Add to your Gemfile:

# Gemfile

gem 'each_batched'

and run:

$ bundle install

Usage

First, let’s explain the “range” algorithm:

  • It simply uses offset/limit internally to run through each batch.

  • Simple obvious approach, few queries.

  • Could work on primary-key-less data.

  • Does NOT work well with data that could have inserts/deletes while you’re looping (it might miss or duplicate random rows at the boundaries of batches)! So it should only be used on data that you are sure will not change (such as locked data, or static data, etc).

YourModel.each_by_ranges do |record|
  # Do something with this model record
end
YourModel.batches_by_ranges do |batch|
  # Do something with this batch
  # It's a standard model scope that's already been loaded
  # and can act like an array of records
end

Next, the “ids” algorithm:

  • Grabs a list of all selected primary keys in one query, then loops through them all, grabbing the row data in batches.

  • Works with simultaneously changing data nicely (might miss added/deleted rows themselves of course).

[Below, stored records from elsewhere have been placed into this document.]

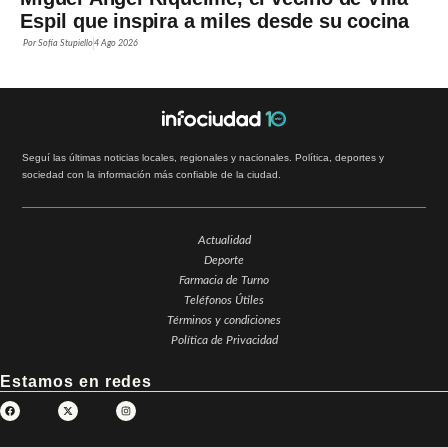
Espil que inspira a miles desde su cocina
Por
Sofía Stupiello
4 Ago 2026
Seguí las últimas noticias locales, regionales y nacionales. Política, deportes y
sociedad con la información más confiable de la ciudad.
Actualidad
Deporte
Farmacia de Turno
Teléfonos Útiles
Términos y condiciones
Política de Privacidad
Estamos en redes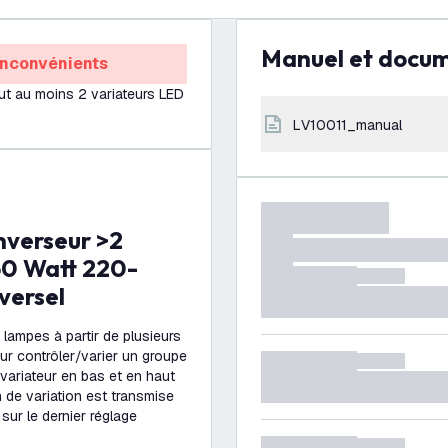
Manuel et docu
Inconvénients
aut au moins 2 variateurs LED
LV10011_manual
250 Watt 220-
versel
 lampes à partir de plusieurs
ur contrôler/varier un groupe
variateur en bas et en haut
n de variation est transmise
 sur le dernier réglage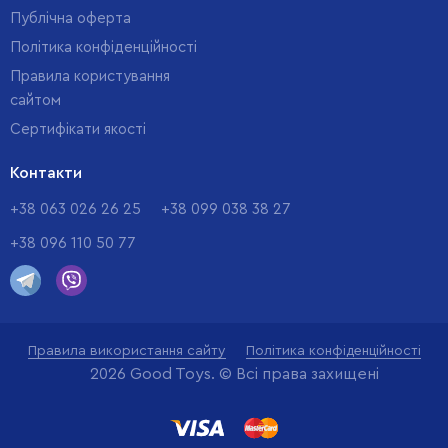
Публічна оферта
Політика конфіденційності
Правила користування
сайтом
Cертифікати якості
Контакти
+38 063 026 26 25
+38 099 038 38 27
+38 096 110 50 77
Правила використання сайту
Політика конфіденційності
2026 Good Toys. © Всі права захищені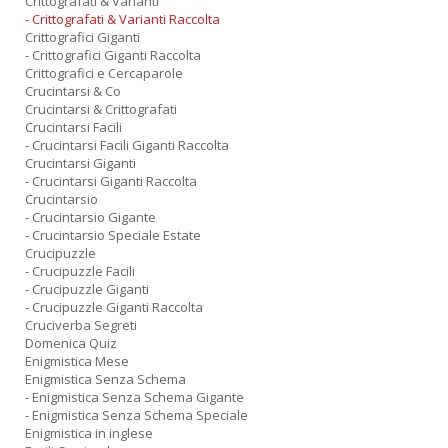
Crittografati & Varianti
- Crittografati & Varianti Raccolta
Crittografici Giganti
- Crittografici Giganti Raccolta
Crittografici e Cercaparole
Crucintarsi & Co
Crucintarsi & Crittografati
Crucintarsi Facili
- Crucintarsi Facili Giganti Raccolta
Crucintarsi Giganti
- Crucintarsi Giganti Raccolta
Crucintarsio
- Crucintarsio Gigante
- Crucintarsio Speciale Estate
Crucipuzzle
- Crucipuzzle Facili
- Crucipuzzle Giganti
- Crucipuzzle Giganti Raccolta
Cruciverba Segreti
Domenica Quiz
Enigmistica Mese
Enigmistica Senza Schema
- Enigmistica Senza Schema Gigante
- Enigmistica Senza Schema Speciale
Enigmistica in inglese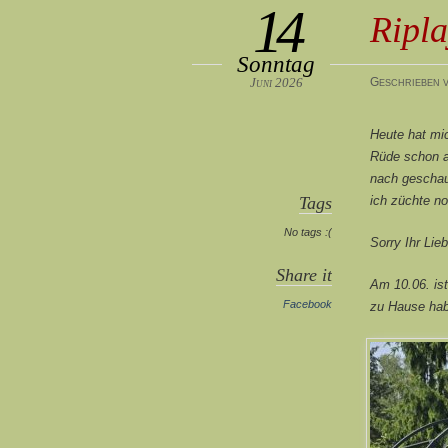
14
Ripla
Sonntag
Juni 2026
Geschrieben v
Heute hat mic
Rüde schon au
nach geschaut
Tags
ich züchte no
No tags :(
Sorry Ihr Lie
Share it
Am 10.06. is
Facebook
zu Hause hab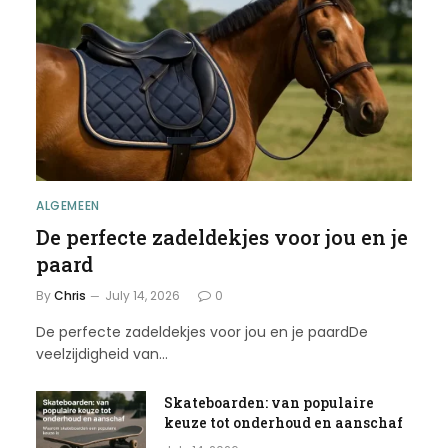
ALGEMEEN
De perfecte zadeldekjes voor jou en je
paard
By
Chris
July 14, 2026
0
De perfecte zadeldekjes voor jou en je paardDe
veelzijdigheid van…
Skateboarden: van populaire
keuze tot onderhoud en aanschaf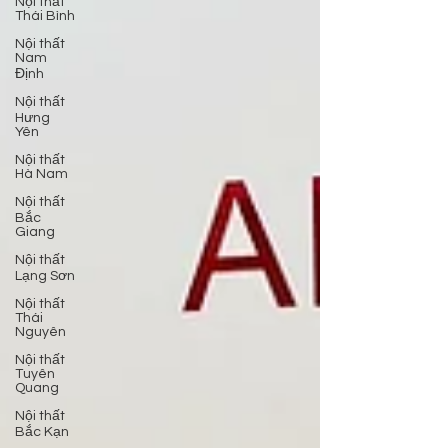
Nội thất
Thái Bình
Nội thất
Nam
Định
Nội thất
Hưng
Yên
Nội thất
Hà Nam
Nội thất
Bắc
Giang
Nội thất
Lạng Sơn
Nội thất
Thái
Nguyên
Nội thất
Tuyên
Quang
Nội thất
Bắc Kạn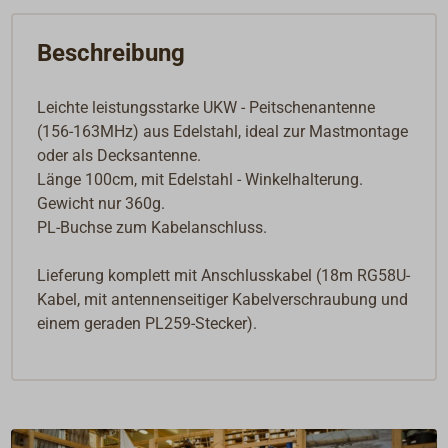
Beschreibung
Leichte leistungsstarke UKW - Peitschenantenne
(156-163MHz) aus Edelstahl, ideal zur Mastmontage
oder als Decksantenne.
Länge 100cm, mit Edelstahl - Winkelhalterung.
Gewicht nur 360g.
PL-Buchse zum Kabelanschluss.
Lieferung komplett mit Anschlusskabel (18m RG58U-
Kabel, mit antennenseitiger Kabelverschraubung und
einem geraden PL259-Stecker).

  • For complicated queries, it could be faster than other approaches too.

  • May generate really long queries if you’re doing a lot of rows in each batch.

YourModel.each_by_ids do |record|
  # Do something with this model record
end
YourModel.batches_by_ids do |batch|
  # Do something with this batch
  # It's a standard model scope that has NOT been lazy loaded yet
  # but will be as soon as you access its records
end

All the above can take an optional parameter: the size of the batch to use (defaults to 1000).

Contributing

If you think you found a bug or want a feature, get involved at github.com/dburry/each_batched/issues If you’d then like to contribute a patch, use Github’s wonderful fork and pull request features.

To set up a full development environment:

  • git clone the repository,

  • have RVM and Bundler installed,

  • then cd into your repo (follow any RVM prompts if this is your first time using that),

  • and run bundle install to pull in all the rest of the development dependencies.

  • After that point, rake -T should be fairly self-explanatory.

Alternatives

License

This library is distributed under the MIT license. Please see the LICENSE file.